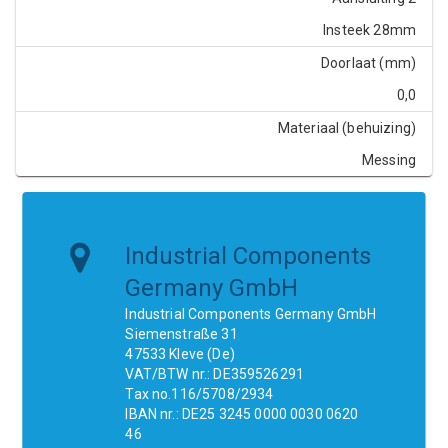
Insteek 28mm
Doorlaat (mm)
0,0
Materiaal (behuizing)
Messing
Industrial Components
Germany GmbH
Industrial Components Germany GmbH
Siemenstraße 31
47533 Kleve (De)
VAT/BTW nr.: DE359526291
Tax no.116/5708/2934
IBAN nr.: DE25 3245 0000 0030 0620
46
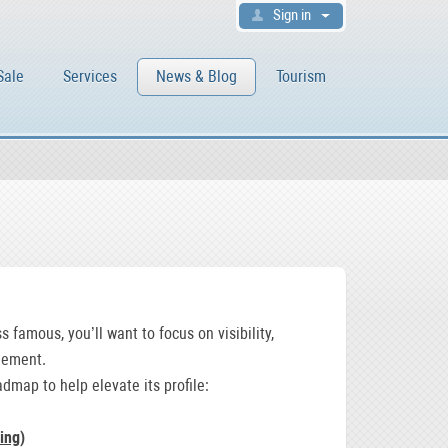
Sign in
Sale
Services
News & Blog
Tourism
 famous, you’ll want to focus on visibility,
gement.
admap to help elevate its profile:
ing
)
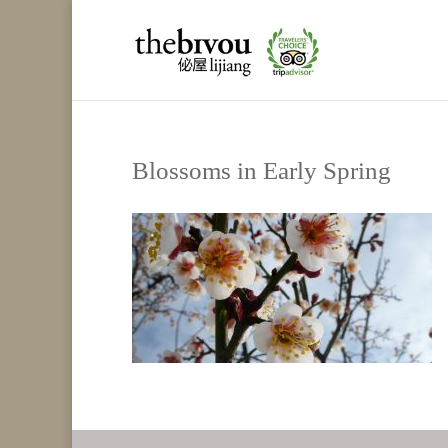
Blossoms in Early Spring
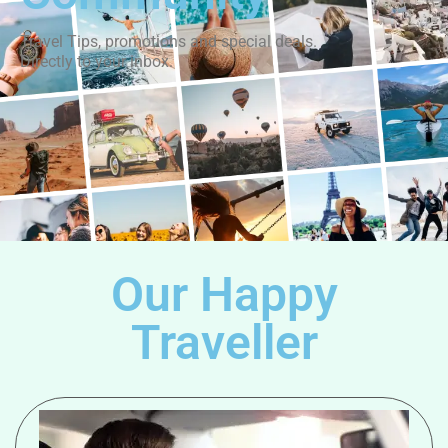
Travel Tips, promotions and special deals.
Directly to your inbox.
Our Happy
Traveller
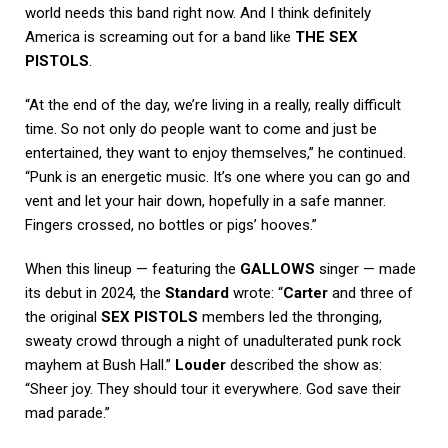
world needs this band right now. And I think definitely
America is screaming out for a band like
THE SEX
PISTOLS
.
“At the end of the day, we’re living in a really, really difficult
time. So not only do people want to come and just be
entertained, they want to enjoy themselves,” he continued.
“Punk is an energetic music. It’s one where you can go and
vent and let your hair down, hopefully in a safe manner.
Fingers crossed, no bottles or pigs’ hooves.”
When this lineup — featuring the
GALLOWS
singer — made
its debut in 2024, the
Standard
wrote: “
Carter
and three of
the original
SEX PISTOLS
members led the thronging,
sweaty crowd through a night of unadulterated punk rock
mayhem at Bush Hall.”
Louder
described the show as:
“Sheer joy. They should tour it everywhere. God save their
mad parade.”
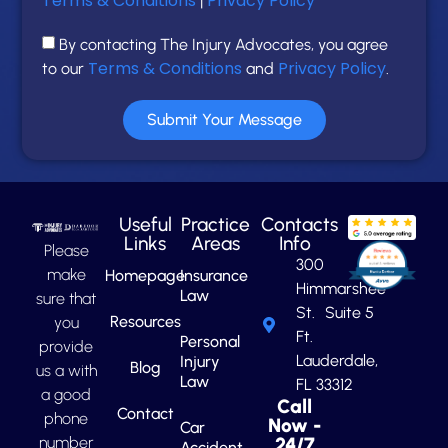
Terms & Conditions
Privacy Policy
|
By contacting The Injury Advocates, you agree
Terms & Conditions
Privacy Policy
to our
and
.
Submit Your Message
Useful
Practice
Contacts
Links
Areas
Info
Please
300
make
Homepage
Insurance
Himmarshee
Law
sure that
St. Suite 5
Resources
you
Ft.
Personal
provide
Lauderdale,
Injury
Blog
us a with
Law
FL 33312
a good
Call
Contact
phone
Now -
Car
number
24/7
Accident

- What you need to do
Look over the material above and show each line where "this" appears.

- Written response
world needs this band right now. And I think definitely
When this lineup — featuring the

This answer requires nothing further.